I heard Greg Wilson’s request for me to talk about the papers I’m reading (especially since I owe him a chapter which is a review of literature), so I thought I’d talk about one that Barb and I have been thinking a lot about lately: Effects of Examples and Their Explanations in a Lesson on Recursion: A Production System Analysis by Peter Pirolli (1991), in Cognition and Instruction, 8(3), 207-259.  In this paper, Pirolli describes two studies where he explores what kind of examples are useful in learning to write recursive functions, and how the characteristics of the example influences what errors students make when they write their own recursive functions.  It’s a dense paper, with some sophisticated quantitative analysis on error rates.

I was interested in this paper as one of the first in computer science to build upon Sweller’s worked examples research.  Pirolli was explicitly trying to understand the role of examples in problem-solving and about usefulness of different kinds of examples.  The first interesting tidbit that I got from this paper is how many examples Pirolli sees as necessary to learn the basics of the language.  He’s teaching students to write recursive functions with a version of Lisp (called “SIMPLE”) with only 7 primitives.
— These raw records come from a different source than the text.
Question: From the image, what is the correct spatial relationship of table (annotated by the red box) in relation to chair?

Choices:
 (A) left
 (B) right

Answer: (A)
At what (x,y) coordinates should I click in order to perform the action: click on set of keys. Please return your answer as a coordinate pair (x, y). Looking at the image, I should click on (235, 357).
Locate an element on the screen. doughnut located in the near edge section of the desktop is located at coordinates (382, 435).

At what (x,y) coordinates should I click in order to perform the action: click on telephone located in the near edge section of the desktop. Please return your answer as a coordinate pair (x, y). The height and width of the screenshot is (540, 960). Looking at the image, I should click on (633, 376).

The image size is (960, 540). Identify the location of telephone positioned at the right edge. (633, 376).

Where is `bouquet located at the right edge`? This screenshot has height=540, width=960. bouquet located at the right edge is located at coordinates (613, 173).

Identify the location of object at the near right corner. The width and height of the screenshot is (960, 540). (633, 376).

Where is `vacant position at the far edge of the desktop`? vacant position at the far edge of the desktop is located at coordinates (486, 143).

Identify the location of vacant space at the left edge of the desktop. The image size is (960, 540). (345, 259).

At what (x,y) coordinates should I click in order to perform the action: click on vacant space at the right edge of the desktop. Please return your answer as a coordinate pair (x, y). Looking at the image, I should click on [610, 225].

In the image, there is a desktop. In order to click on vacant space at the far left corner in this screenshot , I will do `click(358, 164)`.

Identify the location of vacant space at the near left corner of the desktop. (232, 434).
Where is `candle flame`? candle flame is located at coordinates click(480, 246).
Here’s an example SIMPLE program:

During the training phase, when he’s just bringing people up to speed on these primitives, he provides 8 examples for each of the 7 primitives.  56 individual examples (where he shows the primitive applied to a list, the student is asked to guess the result, and if fails, the system provides the result) is a lot of examples just to get students familiar with the language.  When you teach CS1, do you show 8 examples of for loops before students try to use them in an assignment?

The most interesting lesson I learned about recursive examples from this paper comes from the two conditions in his first experiment.  In one condition, the recursion examples that students work through are about how to write a recursive function (e.g., “here’s the base case” and “here’s how it recurses”).  In the other condition, the recursion examples are about the dynamics of how it works (e.g., “first there’s this call, then the same function is called but with this input, then the result is returned…”), like this:

Here’s the bottomline of what he finds: Getting students through the “how to write” examples took on average 57 minutes, while the “how it works” examples took an average of 85 minutes.  There was no statistical difference in performance on a post-test on writing recursive functions, though the “how to write” group had slightly fewer errors.
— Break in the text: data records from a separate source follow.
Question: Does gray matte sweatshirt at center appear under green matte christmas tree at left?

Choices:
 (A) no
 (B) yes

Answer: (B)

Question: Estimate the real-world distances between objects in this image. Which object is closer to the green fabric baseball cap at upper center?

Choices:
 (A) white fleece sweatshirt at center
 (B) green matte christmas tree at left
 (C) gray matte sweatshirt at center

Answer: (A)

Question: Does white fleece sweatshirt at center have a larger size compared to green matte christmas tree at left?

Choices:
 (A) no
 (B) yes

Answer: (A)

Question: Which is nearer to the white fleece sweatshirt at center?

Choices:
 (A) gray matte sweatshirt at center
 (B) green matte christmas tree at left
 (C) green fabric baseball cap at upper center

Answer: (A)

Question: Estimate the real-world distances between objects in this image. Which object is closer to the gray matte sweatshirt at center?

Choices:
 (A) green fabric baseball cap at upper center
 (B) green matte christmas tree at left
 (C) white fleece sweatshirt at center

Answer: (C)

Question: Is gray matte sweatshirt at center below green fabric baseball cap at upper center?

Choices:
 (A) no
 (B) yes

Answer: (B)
Even more intriguing is the discussion where Pirolli relates these findings to others in John Anderson’s group at the time which suggest, “that knowledge about how recursive functions are written is different from knowledge about how they work” and “that there is little transfer of how-it-works knowledge to function-writing tasks and, more interestingly, that extensive additional practice with simulating the evaluation of programs yields no significant benefit in debugging tasks when compared with extensive practice just coding programs.”  Writing code and tracing code are completely different tasks.

Barb is helping to teach an AP CS class this semester, and she’s teaching recursion right now.  She’s basing how she teaches recursion on Pirolli’s results.  Her first activities have the students looking at recursive functions and highlighting the base case and the recursive call — just figure out the structure.  Then they write some recursive functions. This is Pirolli’s Experiment #1 process, which takes students less time, giving them an early success with less frustration.  Next, she’ll get into debugging recursive functions, which Pirolli suggests is really a different task entirely.
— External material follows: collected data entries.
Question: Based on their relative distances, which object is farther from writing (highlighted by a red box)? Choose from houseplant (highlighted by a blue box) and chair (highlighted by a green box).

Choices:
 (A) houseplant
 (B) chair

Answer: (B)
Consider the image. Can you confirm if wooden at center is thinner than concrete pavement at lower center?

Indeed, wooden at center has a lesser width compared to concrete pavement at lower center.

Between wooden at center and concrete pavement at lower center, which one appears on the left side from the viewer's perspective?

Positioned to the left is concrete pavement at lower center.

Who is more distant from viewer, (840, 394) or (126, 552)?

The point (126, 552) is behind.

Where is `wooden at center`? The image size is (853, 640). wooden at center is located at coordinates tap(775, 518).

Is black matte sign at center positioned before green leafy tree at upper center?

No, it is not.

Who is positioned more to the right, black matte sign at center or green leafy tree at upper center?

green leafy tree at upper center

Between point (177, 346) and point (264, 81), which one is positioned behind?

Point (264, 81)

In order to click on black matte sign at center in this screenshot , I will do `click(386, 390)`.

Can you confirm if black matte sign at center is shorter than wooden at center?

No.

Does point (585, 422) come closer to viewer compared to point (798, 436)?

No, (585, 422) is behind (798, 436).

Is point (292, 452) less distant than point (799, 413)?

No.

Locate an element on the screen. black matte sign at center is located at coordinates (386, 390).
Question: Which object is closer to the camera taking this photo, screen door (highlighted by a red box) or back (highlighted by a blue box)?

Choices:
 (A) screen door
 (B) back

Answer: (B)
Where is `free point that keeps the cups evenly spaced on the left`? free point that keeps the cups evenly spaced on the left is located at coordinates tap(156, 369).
Pirolli’s paper isn’t the definitive statement on teaching recursion or using worked examples.  If it was, he wouldn’t have gone on to write several more papers, including several with his students at Berkeley on using examples to learn recursion.  It is a nice paper that provides good evidence with some practical implications for how we teach.

Entry filed under: Uncategorized. Tags: , , , .

• 1. Alan Kay  |  March 31, 2010 at 9:25 am

My guess (or maybe a little more than a guess) here is that there are several confounders for these results, including the S-expression syntax, and the insistence on using a stack for “how this works”. (And especially since there is undoubtedly already a version of “how this works” in operation for the “how to write” part.)

It’s highly likely that using a “textual expander(TE)” here is a better way to accomplish both ends, and to do with both syntax and semantics issues. (The stack is a red-herring because it is a pragmatic device that needlessly adds complexity.)

A TE is a program that shows a trace in an understandable form, by rewriting (and expanding) the code to flatten out the recursive calls as though they were written inline with the parameters in mind. There are lots of bad ways to show this (most traces are abysmal at being clear about what is going on), but there have been important exceptions (and in any case any decent UI designer, once primed for this as important, can device just what the trace should look like).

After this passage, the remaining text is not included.